Problem details – Wherever a line below holds the word "אתרי", copy that line.

Dataset entries –
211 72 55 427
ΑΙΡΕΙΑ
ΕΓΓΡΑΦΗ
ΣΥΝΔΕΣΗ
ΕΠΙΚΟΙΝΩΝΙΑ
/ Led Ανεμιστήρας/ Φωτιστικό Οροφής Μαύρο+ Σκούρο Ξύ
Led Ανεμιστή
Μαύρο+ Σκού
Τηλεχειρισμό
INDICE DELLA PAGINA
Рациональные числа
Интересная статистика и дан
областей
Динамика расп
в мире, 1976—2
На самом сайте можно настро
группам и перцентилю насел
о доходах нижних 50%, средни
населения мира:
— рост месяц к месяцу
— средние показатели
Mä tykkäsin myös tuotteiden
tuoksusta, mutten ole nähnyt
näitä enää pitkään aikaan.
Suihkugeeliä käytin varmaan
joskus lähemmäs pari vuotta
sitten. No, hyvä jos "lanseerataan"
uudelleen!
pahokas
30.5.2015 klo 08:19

--

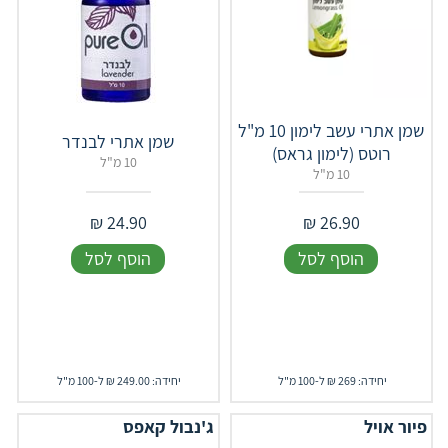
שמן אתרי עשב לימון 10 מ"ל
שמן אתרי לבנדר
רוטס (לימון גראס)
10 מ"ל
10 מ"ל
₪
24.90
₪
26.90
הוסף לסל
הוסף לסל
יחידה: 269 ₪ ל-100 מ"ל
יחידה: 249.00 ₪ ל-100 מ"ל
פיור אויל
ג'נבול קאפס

Solution to this task –
שמן אתרי עשב לימון 10 מ"ל
שמן אתרי לבנדר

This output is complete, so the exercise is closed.